As modern day Irish Republicans in the tradition of Tone, we are dedicated to the establishment of a national Republic, built upon equality, fraternity, unity and reconciliation between all citizens in Ireland.
Our primary aim is for an agreed, multicultural united Ireland, which celebrates diversity and equality, and shuns bigotry and discrimination.
Sinn Féin stands against all forms of sectarianism, racism, homophobia, sexism, and intolerance in society.
Today’s Ireland is one of huge social change and political realignment.
Partition continues to be the central fault line at the heart of Irish politics and society.
The imposition of the Brexit decision upon the people of the six counties has now magnified that fault line.
We are clear; Brexit is a by-product of partition and continued British jurisdiction in the North of our country.
It has now become a catalyst for a new realignment of politics in Ireland; in relations between this island and Britain: and, it is redefining politics in the British State and Europe itself.
Irish Unity has become central to the political discourse.
Next Saturday in Belfast at the Waterfront our party will host a major national conference on Irish Unity to build on that discussion.
Many citizens are now looking beyond the Brexit fall out and towards new constitutional and political opportunities.
In the North, greater numbers of ordinary people are now more engaged with politics.
Young people have become increasingly politicised.
All that is reflected in the Assembly and General election results in March and just last week.
The election of 27 Sinn Féin MLA’s and 7 MPs with 239,000 votes is an historic high in electoral support for our party, and for progressive politics.
I want to thank every activist and supporter and all their families who contributed to these spectacular achievements; and also to all of our voters.
There is a building momentum for Irish Unity and in support of anti-unionist and progressive politics.
There is also a new, popular expectation of real, and substantial political change.
The people of the North have spoken.
Sinn Féin respects the mandate secured by the DUP.
But make no mistake Sinn Féin’s electoral mandate is a vindication of our pledge that there will be no return to the status quo: and I repeat; no citizen or section of society will be put to the back of the bus again.

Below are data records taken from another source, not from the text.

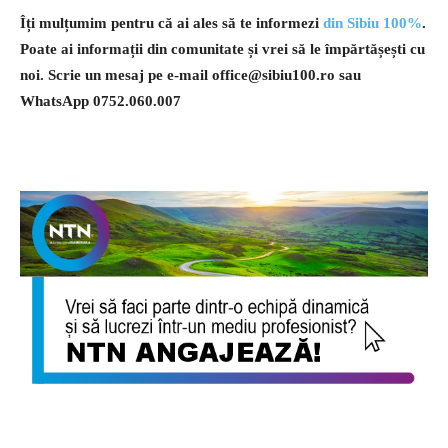
Îți mulțumim pentru că ai ales să te informezi
din Sibiu 100%
.
Poate ai informații din comunitate și vrei să le împărtășești cu
noi. Scrie un mesaj pe e-mail
office@sibiu100.ro
sau
WhatsApp 0752.060.007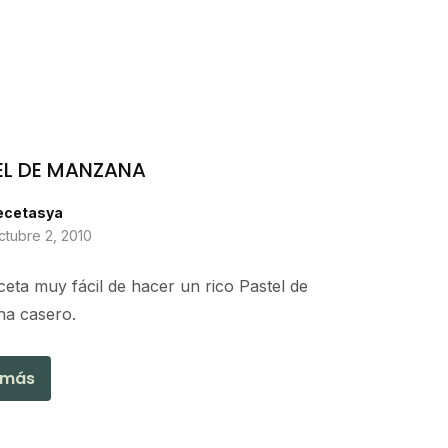
EL DE MANZANA
ecetasya
ctubre 2, 2010
eta muy fácil de hacer un rico Pastel de
a casero.
 más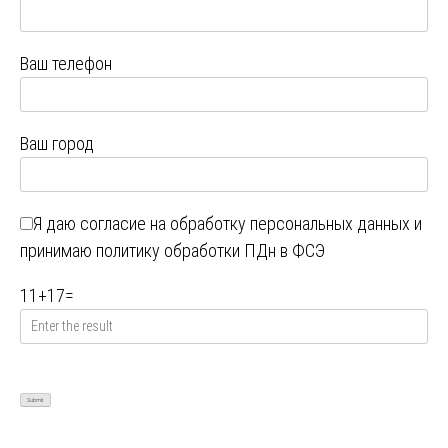
Ваш телефон
Ваш город
Я даю
согласие на обработку персональных данных
и
принимаю
политику обработки ПДн в ФСЭ
11
+
17
=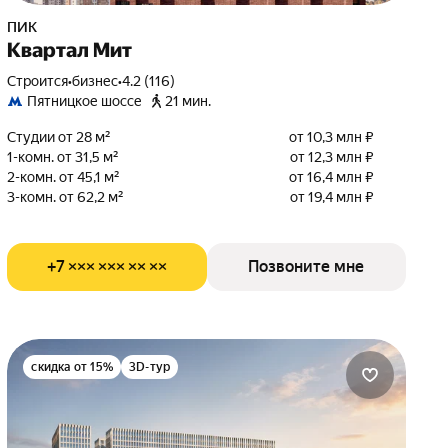
ПИК
Квартал Мит
Строится
•
бизнес
•
4.2 (116)
Пятницкое шоссе
21 мин.
Студии от 28 м²
от 10,3 млн ₽
1-комн. от 31,5 м²
от 12,3 млн ₽
2-комн. от 45,1 м²
от 16,4 млн ₽
3-комн. от 62,2 м²
от 19,4 млн ₽
+7 ××× ××× ×× ××
Позвоните мне
скидка от 15%
3D-тур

In 1967 our parents and grandparents and others in this gathering set out to demand civil rights in the North. They were beaten and shot off the streets.
Fifty years later an equality revolution is happening in the six counties and it is being led by young people.

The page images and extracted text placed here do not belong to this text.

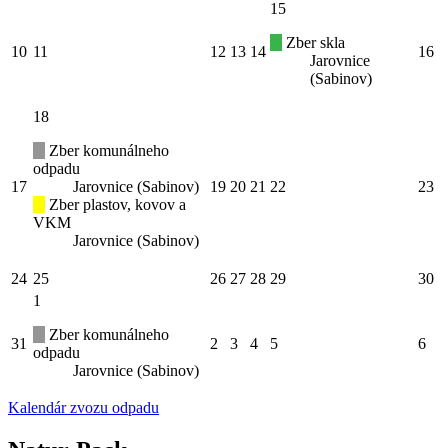
15
Zber skla
10
11
12
13
14
16
Jarovnice
(Sabinov)
18
Zber komunálneho
odpadu
17
Jarovnice (Sabinov)
19
20
21
22
23
Zber plastov, kovov a
VKM
Jarovnice (Sabinov)
24
25
26
27
28
29
30
1
Zber komunálneho
31
2
3
4
5
6
odpadu
Jarovnice (Sabinov)
Kalendár zvozu odpadu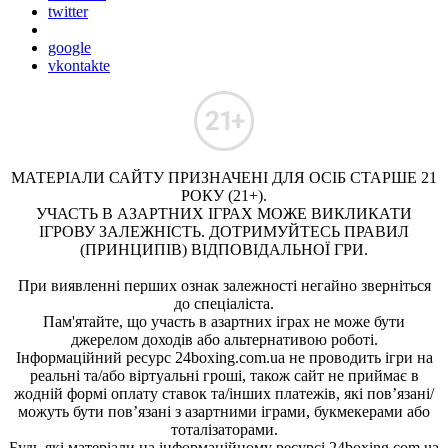
twitter
google
vkontakte
МАТЕРІАЛИ САЙТУ ПРИЗНАЧЕНІ ДЛЯ ОСІБ СТАРШЕ 21
РОКУ (21+).
УЧАСТЬ В АЗАРТНИХ ІГРАХ МОЖЕ ВИКЛИКАТИ
ІГРОВУ ЗАЛЕЖНІСТЬ. ДОТРИМУЙТЕСЬ ПРАВИЛ
(ПРИНЦИПІВ) ВІДПОВІДАЛЬНОЇ ГРИ.
При виявленні перших ознак залежності негайно зверніться
до спеціаліста.
Пам'ятайте, що участь в азартних іграх не може бути
джерелом доходів або альтернативою роботі.
Інформаційний ресурс 24boxing.com.ua не проводить ігри на
реальні та/або віртуальні гроші, також сайт не приймає в
жодній формі оплату ставок та/інших платежів, які пов’язані/
можуть бути пов’язані з азартними іграми, букмекерами або
тоталізаторами.
Будь-які матеріали на інформаційному ресурсі 24boxing.com.ua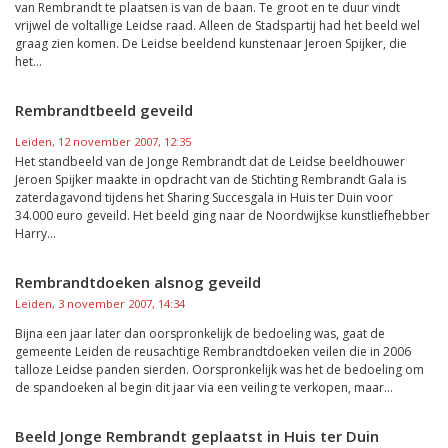
van Rembrandt te plaatsen is van de baan. Te groot en te duur vindt
vrijwel de voltallige Leidse raad. Alleen de Stadspartij had het beeld wel
graag zien komen. De Leidse beeldend kunstenaar Jeroen Spijker, die
het...
Rembrandtbeeld geveild
Leiden, 12 november 2007, 12:35
Het standbeeld van de Jonge Rembrandt dat de Leidse beeldhouwer
Jeroen Spijker maakte in opdracht van de Stichting Rembrandt Gala is
zaterdagavond tijdens het Sharing Succesgala in Huis ter Duin voor
34.000 euro geveild. Het beeld ging naar de Noordwijkse kunstliefhebber
Harry...
Rembrandtdoeken alsnog geveild
Leiden, 3 november 2007, 14:34
Bijna een jaar later dan oorspronkelijk de bedoeling was, gaat de
gemeente Leiden de reusachtige Rembrandtdoeken veilen die in 2006
talloze Leidse panden sierden. Oorspronkelijk was het de bedoeling om
de spandoeken al begin dit jaar via een veiling te verkopen, maar...
Beeld Jonge Rembrandt geplaatst in Huis ter Duin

Agus tá siad tiomanta agus diongbhailte. Tá siad dearg le fearg agus tá muid go léir dearg le fearg.
For the first time since partition electoral support for political unionism has fallen below 50%.
These are the new realities.
And this is the new context for the current round of political talks.
Let us be clear – the political crisis in the North can be resolved.
The political institutions can be re-established.
However, that means the DUP and British government need to get the message – which they have ignored since Martin McGuinness’ resignation on 9th January.
So I will spell it out.
The equality and rights agenda is not negotiable.
Agreements previously made on equality, rights, parity of esteem and legacy must be implemented.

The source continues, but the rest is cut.